Autor: Guo R; Department of Ear Reconstruction, Plastic Surgery Hospital, Chinese Academy of Medical Sciences and Peking Union Medical College, Thirty-three Badachu Road, Shijingshan District., Wang B; Department of Ear Reconstruction, Plastic Surgery Hospital, Chinese Academy of Medical Sciences and Peking Union Medical College, Thirty-three Badachu Road, Shijingshan District., Wang Y; Department of Ear Reconstruction, Plastic Surgery Hospital, Chinese Academy of Medical Sciences and Peking Union Medical College, Thirty-three Badachu Road, Shijingshan District., Zhang Y; Beijing Advanced Innovation Center for Big Data-Based Precision Medicine, Beihang University, Beijing, China., Liu T; Department of Ear Reconstruction, Plastic Surgery Hospital, Chinese Academy of Medical Sciences and Peking Union Medical College, Thirty-three Badachu Road, Shijingshan District., Zhang Q; Department of Ear Reconstruction, Plastic Surgery Hospital, Chinese Academy of Medical Sciences and Peking Union Medical College, Thirty-three Badachu Road, Shijingshan District.
Jazyk: angličtina
Zdroj: The Journal of craniofacial surgery [J Craniofac Surg] 2021 Mar-Apr 01; Vol. 32 (2), pp. e184-e189.
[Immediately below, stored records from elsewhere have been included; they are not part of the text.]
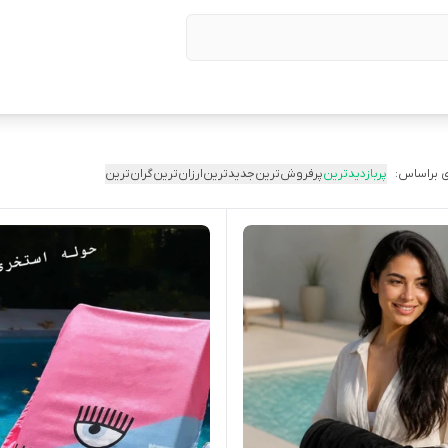
 براساس:
پربازدیدترین
پرفروش‌ترین
جدیدترین
ارزان‌ترین
گران‌ترین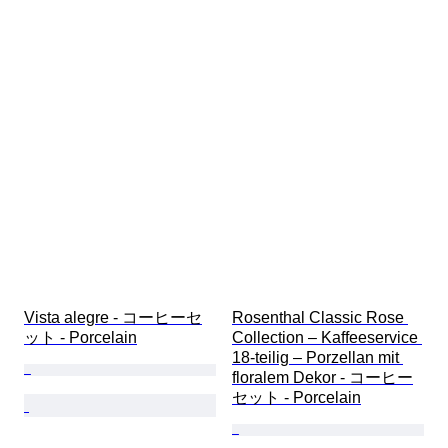
Vista alegre - コーヒーセ
Rosenthal Classic Rose 
ット - Porcelain
Collection – Kaffeeservice 
18-teilig – Porzellan mit 
floralem Dekor - コーヒー
セット - Porcelain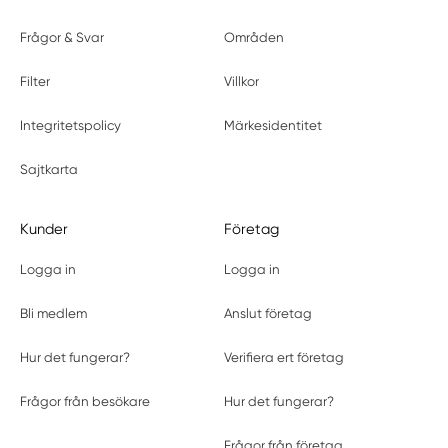
Frågor & Svar
Områden
Filter
Villkor
Integritetspolicy
Märkesidentitet
Sajtkarta
Kunder
Företag
Logga in
Logga in
Bli medlem
Anslut företag
Hur det fungerar?
Verifiera ert företag
Frågor från besökare
Hur det fungerar?
Frågor från företag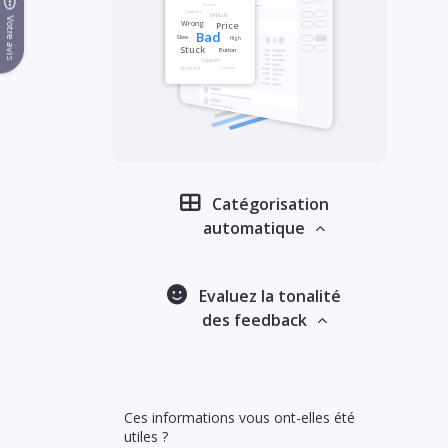
Votre avis
Catégorisation
automatique
Evaluez la tonalité
des feedback
Ces informations vous ont-elles été
utiles ?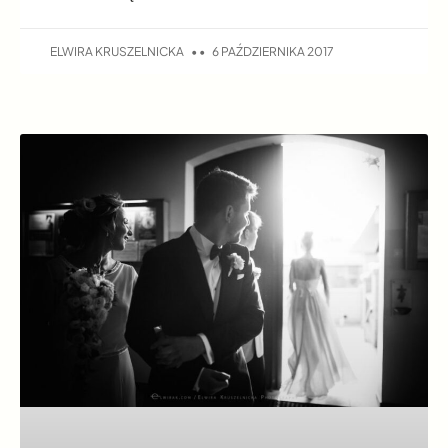
ELWIRA KRUSZELNICKA
6 PAŹDZIERNIKA 2017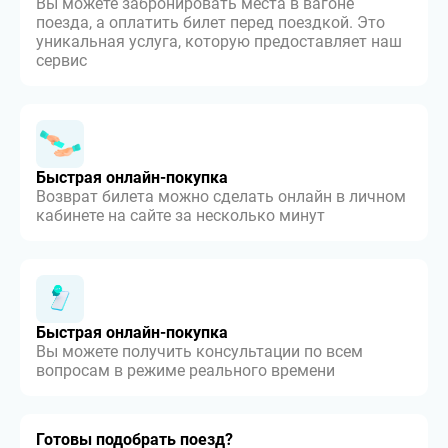
Вы можете забронировать места в вагоне
поезда, а оплатить билет перед поездкой. Это
уникальная услуга, которую предоставляет наш
сервис
Быстрая онлайн-покупка
Возврат билета можно сделать онлайн в личном
кабинете на сайте за несколько минут
Быстрая онлайн-покупка
Вы можете получить консультации по всем
вопросам в режиме реального времени
Готовы подобрать поезд?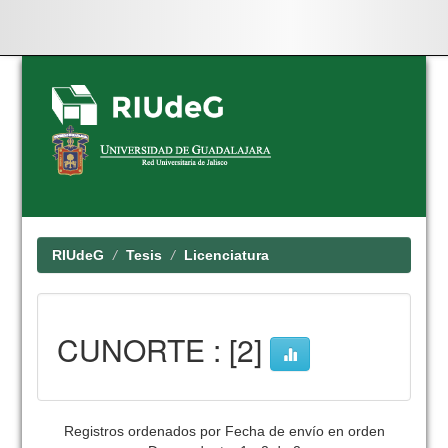
Skip
navigation
RIUdeG
Tesis
Licenciatura
CUNORTE : [2]
Registros ordenados por Fecha de envío en orden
DOI: 10.1097/SCS.0000000000007068
Abstrakt: Background: Microtia is a severe congenital malformation of the external ear. This study aimed to explore the epidemiologic characteristics and the possible risk factors in patients with severe microtia in China, and integrate significant variables into a predictive nomogram.
Methods: A total of 965 patients with microtia were included. This retrospective case study was conducted from July 2014 to July 2019 at Plastic Surgery Hospital in China. The detailed questionnaires concerning potential risk factors were completed and data were gathered. Chi-Square and Fisher tests were used to analyze the variables, and a multivariate logistic regression model was used to select variables related to severe microtia, and then construct a nomogram. The nomogram model was evaluated by the concordance index (C-index), calibration plot, and receiver operating characteristics (ROCs) curve. Bootstraps with 1000 resamples were applied to these analyses.
Results: Of the 965 microtia patients, 629 (65.2%) were male and 867 (89.8%) were sporadic. The cases were observed more commonly in unilateral (83.1%) and right-sided (52.0%). And multiple malformations were observed in 392 (40.6%) cases. Multivariate logistic regression analysis showed that maternal age, miscarriage frequency, virus infection, anemia, using progesterone, paternal alcohol intake, and topography of living areas were associated with a higher risk of severe microtia. All the significant variables were combined into a predictive nomogram (C-index = 0.755,95% CI = 0.703-0.807). Higher prediction accuracy (adjusted C-index = 0.749) was further verified via bootstrap validation. The calibration plot showed good performance, and the ROCs curve analysis demonstrated high sensitivity and specificity.
Conclusions: Most microtia patients are male, sporadic, and accompanied by other malformations, which are similar to the phenotypic analysis results of other studies. A nomogram predicting severe microtia was constructed to provide scientific guidance for individualized prevention in clinical practice.
Competing Interests: This study was sponsored by National Natural Science Foundation of China (no. 81571924, 81701930). The authors have no conflicts of interest to declare.